Gangs of Four Design Patterns is the collection of 23 design patterns from the book “Design Patterns: Elements of Reusable Object-Oriented Software”.

Singleton – Ensure that a class has exactly one copy and provide a global access point to it
Factory – The factory pattern takes out the responsibility of instantiating a object from the class to a Factory class.
Abstract Factory – Allows us to create a Factory for factory classes.
Builder – Creating an object step by step and a method to finally get the object instance.
Prototype – Creating a new object instance from another similar instance and then modify according to our requirements.
Adapter – Provides an interface between two unrelated entities so that they can work together.
Bridge – The bridge design pattern is used to decouple the interfaces from implementation and hiding the implementation details from the client program.
Decorator – The decorator design pattern is used to modify the functionality of an object at runtime.
Composite – Used when we have to implement a part-whole hierarchy.
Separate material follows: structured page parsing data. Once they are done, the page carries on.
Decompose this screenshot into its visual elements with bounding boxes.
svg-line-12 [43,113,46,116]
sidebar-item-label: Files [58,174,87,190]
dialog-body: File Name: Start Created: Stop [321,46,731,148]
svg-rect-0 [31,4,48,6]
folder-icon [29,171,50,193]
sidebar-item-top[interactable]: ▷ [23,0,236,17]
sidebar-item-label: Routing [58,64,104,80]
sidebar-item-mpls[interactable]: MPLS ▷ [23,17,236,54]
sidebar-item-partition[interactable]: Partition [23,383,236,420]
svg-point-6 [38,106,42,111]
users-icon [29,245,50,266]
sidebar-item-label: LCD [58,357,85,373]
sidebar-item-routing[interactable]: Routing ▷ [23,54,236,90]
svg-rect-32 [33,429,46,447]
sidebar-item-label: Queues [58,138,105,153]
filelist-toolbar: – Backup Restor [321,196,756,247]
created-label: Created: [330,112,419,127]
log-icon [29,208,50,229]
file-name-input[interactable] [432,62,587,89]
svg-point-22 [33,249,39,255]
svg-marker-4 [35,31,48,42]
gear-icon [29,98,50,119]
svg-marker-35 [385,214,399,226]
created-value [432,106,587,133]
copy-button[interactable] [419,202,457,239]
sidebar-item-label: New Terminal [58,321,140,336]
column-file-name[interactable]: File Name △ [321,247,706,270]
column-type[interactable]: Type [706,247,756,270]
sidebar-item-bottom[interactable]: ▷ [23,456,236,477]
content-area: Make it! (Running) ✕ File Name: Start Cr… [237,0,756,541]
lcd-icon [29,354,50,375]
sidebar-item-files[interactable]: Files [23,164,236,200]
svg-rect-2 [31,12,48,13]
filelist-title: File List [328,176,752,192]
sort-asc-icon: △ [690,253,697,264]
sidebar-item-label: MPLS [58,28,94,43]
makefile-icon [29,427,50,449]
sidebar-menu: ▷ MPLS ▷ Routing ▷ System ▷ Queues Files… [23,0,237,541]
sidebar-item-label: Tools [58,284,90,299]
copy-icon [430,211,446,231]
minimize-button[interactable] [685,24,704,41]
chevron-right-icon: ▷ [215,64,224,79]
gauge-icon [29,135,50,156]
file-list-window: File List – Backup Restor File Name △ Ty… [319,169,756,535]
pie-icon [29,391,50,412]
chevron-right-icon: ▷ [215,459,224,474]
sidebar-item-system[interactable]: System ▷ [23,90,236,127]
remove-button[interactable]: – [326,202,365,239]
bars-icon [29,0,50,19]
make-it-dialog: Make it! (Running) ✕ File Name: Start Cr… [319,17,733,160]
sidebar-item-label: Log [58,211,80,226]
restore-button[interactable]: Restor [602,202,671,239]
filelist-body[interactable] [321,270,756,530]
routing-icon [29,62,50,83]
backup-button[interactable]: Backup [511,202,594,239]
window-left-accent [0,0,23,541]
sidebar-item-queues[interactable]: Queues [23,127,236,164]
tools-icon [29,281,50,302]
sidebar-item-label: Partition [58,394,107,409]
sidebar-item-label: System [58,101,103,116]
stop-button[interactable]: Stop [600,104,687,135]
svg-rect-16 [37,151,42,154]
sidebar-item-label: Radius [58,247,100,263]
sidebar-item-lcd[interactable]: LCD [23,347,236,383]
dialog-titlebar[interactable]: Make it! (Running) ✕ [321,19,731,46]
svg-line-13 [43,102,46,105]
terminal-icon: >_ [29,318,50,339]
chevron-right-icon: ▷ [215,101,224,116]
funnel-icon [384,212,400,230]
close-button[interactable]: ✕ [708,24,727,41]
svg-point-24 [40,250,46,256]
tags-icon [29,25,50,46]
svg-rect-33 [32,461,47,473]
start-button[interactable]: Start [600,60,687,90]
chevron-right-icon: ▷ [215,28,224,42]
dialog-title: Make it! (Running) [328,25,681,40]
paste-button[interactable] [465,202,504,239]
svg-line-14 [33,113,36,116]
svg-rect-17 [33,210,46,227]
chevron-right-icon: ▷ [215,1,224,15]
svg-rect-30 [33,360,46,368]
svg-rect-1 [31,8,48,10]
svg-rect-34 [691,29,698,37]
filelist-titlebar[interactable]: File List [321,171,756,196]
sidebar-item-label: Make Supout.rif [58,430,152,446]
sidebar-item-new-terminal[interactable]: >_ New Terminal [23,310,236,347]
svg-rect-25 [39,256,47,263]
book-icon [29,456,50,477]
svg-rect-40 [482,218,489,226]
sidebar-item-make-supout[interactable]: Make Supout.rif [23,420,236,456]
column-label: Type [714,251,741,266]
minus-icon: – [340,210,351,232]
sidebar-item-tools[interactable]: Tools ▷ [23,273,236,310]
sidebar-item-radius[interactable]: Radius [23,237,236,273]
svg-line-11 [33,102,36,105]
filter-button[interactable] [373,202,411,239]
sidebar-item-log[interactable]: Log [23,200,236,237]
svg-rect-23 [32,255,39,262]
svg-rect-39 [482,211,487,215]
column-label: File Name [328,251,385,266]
For example, a diagram made of other pieces such as circle, square, triangle, etc.
Facade – Creating a wrapper interfaces on top of existing interfaces to help client applications.
Proxy – Provide a surrogate or placeholder for another object to control access to it.
Flyweight – Caching and reusing object instances, used with immutable objects. For example, string pool.
Template Method – used to create a template method stub and defer some of the steps of implementation to the subclasses.
Strategy – Strategy pattern is used when we have multiple algorithm for a specific task and client decides the actual implementation to be used at runtime.
Command – Command Pattern is used to implement lose coupling in a request-response model.
Memento – The memento design pattern is used when we want to save the state of an object so that we can restore later on.
Mediator – used to provide a centralized communication medium between different objects in a system.
Chain of Responsibility – used to achieve loose coupling in software design where a request from the client is passed to a chain of objects to process them.
Observer – useful when you are interested in the state of an object and want to get notified whenever there is any change.
State – State design pattern is used when an Object change it’s behavior based on it’s internal state.
Iterator – used to provide a standard way to traverse through a group of Objects.
Visitor – Visitor pattern is used when we have to perform an operation on a group of similar kind of Objects.
Interpreter – defines a grammatical representation for a language and provides an interpreter to deal with this grammar.